Having read Adam Jacobs’ The Pathologies of Big Data and Stefano Mazzocchi’s Data Smoke and Mirrors I found myself asking: what is the motivation for people to publish linked data, and in turn to consume it (sounds funny you think? well, just because the data is available doesn’t necessarily mean it is useful or actually used ;)
Ok, so let’s start with a nice statement from Adam’s ACM article:
Here’s the big truth about big data in traditional databases: it’s easier to get the data in than out.
Yup, I think I agree and I guess the same is true for Linked Data. There are tons of ‘cheap’ ways to publish in RDF (for example, regarding relational databases, we’re currently try to define a standard). However, there is still a need for high quality data and high quality links between the data items in order to allow the data to be used sensibly in applications!
Right, so my hunch is that for data providers there are a couple of reasons to publish their data in an open and easily accessible way, but I guess one main reason may be that due to providing the raw data, one can simply cut costs. Rather than writing a Web application that serves humans and offering an additional Web service/API (such as flickr or delicious did) , one can expose the original data directly via Linked Data and open up the possibility for others to develop cool applications on top of it (see also our recent work in this direction).
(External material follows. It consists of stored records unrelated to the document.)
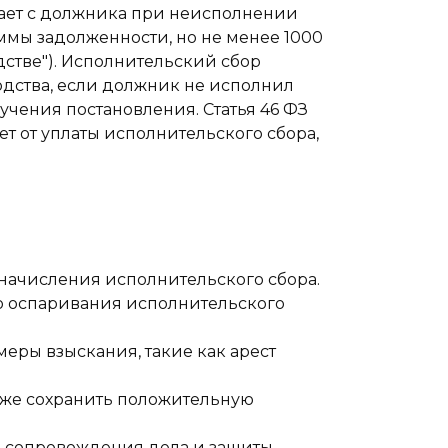
вает с должника при неисполнении
уммы задолженности, но не менее 1000
дстве"). Исполнительский сбор
дства, если должник не исполнил
учения постановления. Статья 46 ФЗ
т от уплаты исполнительского сбора,
начисления исполнительского сбора.
о оспаривания исполнительского
еры взыскания, такие как арест
кже сохранить положительную
 сопровождения дела и защиты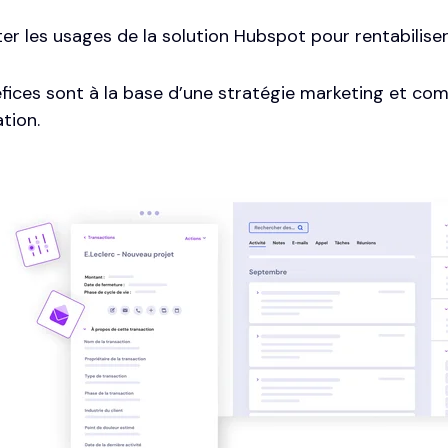
ter les usages de la solution Hubspot pour rentabilis
fices sont à la base d’une stratégie marketing et co
ation.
On the other hand, data consumers benefit from a single (RESTful) API with a uniform data model (RDF, in case it isn’t that obvious ;), which in turn enables simplified development of applications and allows the reuse of data (just like the BBC doesn’t have to maintain the artist and song data themselves anymore, but reuses MusicBrainz data).
Let me know – what is your incentive to publish/consume Linked Data?